---- Materials provided

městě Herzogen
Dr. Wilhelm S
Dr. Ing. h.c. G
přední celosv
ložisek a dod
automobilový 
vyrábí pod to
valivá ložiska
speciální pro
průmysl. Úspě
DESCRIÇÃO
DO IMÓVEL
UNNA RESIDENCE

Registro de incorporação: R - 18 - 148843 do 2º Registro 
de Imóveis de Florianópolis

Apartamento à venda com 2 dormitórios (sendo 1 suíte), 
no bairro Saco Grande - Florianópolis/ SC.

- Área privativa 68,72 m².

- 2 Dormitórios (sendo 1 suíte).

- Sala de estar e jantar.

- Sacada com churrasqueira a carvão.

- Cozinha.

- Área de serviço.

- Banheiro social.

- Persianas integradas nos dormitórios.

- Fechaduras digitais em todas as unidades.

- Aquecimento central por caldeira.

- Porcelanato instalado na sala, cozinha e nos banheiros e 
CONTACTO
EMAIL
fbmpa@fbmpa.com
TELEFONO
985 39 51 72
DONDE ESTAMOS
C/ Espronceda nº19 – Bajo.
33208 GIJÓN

--------
---- Materials provided

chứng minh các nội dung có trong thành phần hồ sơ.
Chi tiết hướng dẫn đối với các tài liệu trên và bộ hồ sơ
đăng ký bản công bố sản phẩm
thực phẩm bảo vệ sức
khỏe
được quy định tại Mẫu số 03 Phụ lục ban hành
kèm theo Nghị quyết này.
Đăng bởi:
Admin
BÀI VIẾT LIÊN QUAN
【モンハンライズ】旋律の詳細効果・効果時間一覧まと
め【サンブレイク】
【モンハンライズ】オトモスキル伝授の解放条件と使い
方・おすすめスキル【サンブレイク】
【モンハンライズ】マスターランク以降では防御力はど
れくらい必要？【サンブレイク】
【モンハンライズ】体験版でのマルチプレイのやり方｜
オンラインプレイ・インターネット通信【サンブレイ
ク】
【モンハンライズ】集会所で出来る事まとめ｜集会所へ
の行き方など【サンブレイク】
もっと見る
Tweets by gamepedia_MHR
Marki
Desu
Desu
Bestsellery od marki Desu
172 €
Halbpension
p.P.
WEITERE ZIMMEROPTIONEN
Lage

--------
---- Materials provided

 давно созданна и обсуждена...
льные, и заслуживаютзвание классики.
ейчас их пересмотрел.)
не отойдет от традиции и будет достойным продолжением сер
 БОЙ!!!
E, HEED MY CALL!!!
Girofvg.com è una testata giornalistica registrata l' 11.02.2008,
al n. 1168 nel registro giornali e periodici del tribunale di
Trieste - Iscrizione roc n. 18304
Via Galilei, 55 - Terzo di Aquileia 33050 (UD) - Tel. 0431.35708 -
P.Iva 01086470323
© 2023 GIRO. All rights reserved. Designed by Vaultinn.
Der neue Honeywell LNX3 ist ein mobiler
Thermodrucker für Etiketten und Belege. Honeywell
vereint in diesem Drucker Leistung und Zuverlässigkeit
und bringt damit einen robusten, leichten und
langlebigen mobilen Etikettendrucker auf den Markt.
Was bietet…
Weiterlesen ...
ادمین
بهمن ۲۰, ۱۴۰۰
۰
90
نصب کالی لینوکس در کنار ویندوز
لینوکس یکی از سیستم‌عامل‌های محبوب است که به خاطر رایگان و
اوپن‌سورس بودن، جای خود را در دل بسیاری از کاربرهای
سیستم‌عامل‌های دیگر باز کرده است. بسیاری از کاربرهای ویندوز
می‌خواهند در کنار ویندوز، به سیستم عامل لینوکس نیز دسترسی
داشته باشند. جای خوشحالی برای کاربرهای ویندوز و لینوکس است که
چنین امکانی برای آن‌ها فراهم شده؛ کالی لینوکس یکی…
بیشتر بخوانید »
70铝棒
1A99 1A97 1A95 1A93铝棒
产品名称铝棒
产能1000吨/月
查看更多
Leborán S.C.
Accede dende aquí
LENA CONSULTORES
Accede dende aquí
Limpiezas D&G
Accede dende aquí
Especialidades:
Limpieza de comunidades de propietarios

--------

**Try it**
Set down, exactly as they stand above, the lines starting with the line with "Via Galilei, 55" and going on through the line with "سیستم‌عامل‌های دیگر باز", and no others.

**Output of the exercise**
Via Galilei, 55 - Terzo di Aquileia 33050 (UD) - Tel. 0431.35708 -
P.Iva 01086470323
© 2023 GIRO. All rights reserved. Designed by Vaultinn.
Der neue Honeywell LNX3 ist ein mobiler
Thermodrucker für Etiketten und Belege. Honeywell
vereint in diesem Drucker Leistung und Zuverlässigkeit
und bringt damit einen robusten, leichten und
langlebigen mobilen Etikettendrucker auf den Markt.
Was bietet…
Weiterlesen ...
ادمین
بهمن ۲۰, ۱۴۰۰
۰
90
نصب کالی لینوکس در کنار ویندوز
لینوکس یکی از سیستم‌عامل‌های محبوب است که به خاطر رایگان و
اوپن‌سورس بودن، جای خود را در دل بسیاری از کاربرهای
سیستم‌عامل‌های دیگر باز کرده است. بسیاری از کاربرهای ویندوز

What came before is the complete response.